Despite the desire of many local and national groups to award the mesa a higher level of protection, a monument designation will not come easily. Western lawmakers are particularly touchy about the subject, arguing that states and Congress should have more say in what happens to public land. This type of dissention goes as far back as western members of Congress opposing Theodore Roosevelt’s establishment of large new reserves on federal lands.
Last May, the Otero County Commission passed an ordinance opposing national monument protection for Otero Mesa, likely at the behest of local ranchers who fear the status change will threaten their cheap grazing on public lands. While Susana Martinez, the state’s new governor, hasn’t voiced her stance, her coziness with oil and gas industries makes her an unlikely ally for conservation.
Rep. Steve Pearce (R-N.M.) has been an outspoken critic, and has actively campaigned not only to prevent protection of Otero Mesa but to change the way national monuments are designated nationwide. He is a co-sponsor of H.R. 302, legislation that would require the president—in direct opposition to the Antiquities Act—to secure state consent before declaring a national monument. “When conserving our natural resources, it is important to have a balanced approach that includes local priorities, such as jobs, the economy, private property and support,” a Pearce spokesman told the Environment & Energy Daily.
The tired argument that conservation will mean economic paralysis wherever the magic wand of protection lands is a disingenuous one in the case of Otero Mesa. If elected officials in New Mexico are truly interested in acting in the best interests, now and in the future, of their constituents, they need to run the numbers.
“The short answer is that repeated academic studies have shown that investments in public lands conservation and restoration provide an immediate return through new employment and revenue,” says author Ben Alexander.
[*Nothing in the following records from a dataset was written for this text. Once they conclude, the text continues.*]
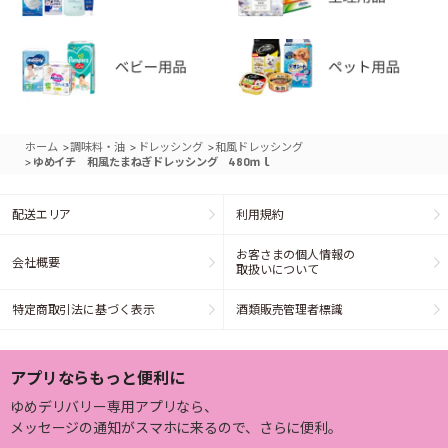
>
>
>
ホーム
調味料・油
ドレッシング
和風ドレッシング
>
ゆめイチ 和風たまねぎドレッシング 480ｍｌ
配送エリア
利用規約
お客さまの個人情報の
会社概要
取扱いについて
特定商取引法に基づく表示
酒類販売管理者標識
アプリならもっと便利に
ゆめデリバリー専用アプリなら、
メッセージの通知がスマホに来るので、さらに便利。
The study cites the Economic Research Service of the U.S. Department of Agriculture, which recently found that “recreation and tourism development contributes to rural well-being, increasing local employment, wage levels, and income, reducing poverty, and improving education and health.”
Unlike the small-scale, short-term benefits of resource extraction that would be expected for Otero Mesa residents, protected public lands also help to promote long-term economic growth, says the Headwaters study, “because of their ability to attract and retain people, entrepreneurs, and the growing number of retirees who locate for quality of life reasons.” Published research also shows that natural amenities help sustain property values and attract new investment.
While a national monument designation “would not harm agricultural uses or military employment” in the area, says the study, passing up an opportunity to diversify the economy of southern New Mexico and to boost its long-term resiliency by protecting its unique desert grasslands could be a bad move. “Looking at mineral wealth, the [BLM’s] analysis showed little reason to believe that the local economy would benefit from projected fossil fuel extraction on Otero Mesa—and that the limited revenue from mineral extraction might not even cover the share of infrastructure and service costs,” says Alexander.
It’s difficult to hear amid the anti-environmental mewling that’s overtaken Congress nowadays, but here it is loud and clear: conservation pays. If they are honestly focused on “local priorities, such as jobs, the economy, private property and support,” as Rep. Pearce’s camp purports to be, they would have to support national monument status for Otero Mesa. Anything less is playing politics with our public lands.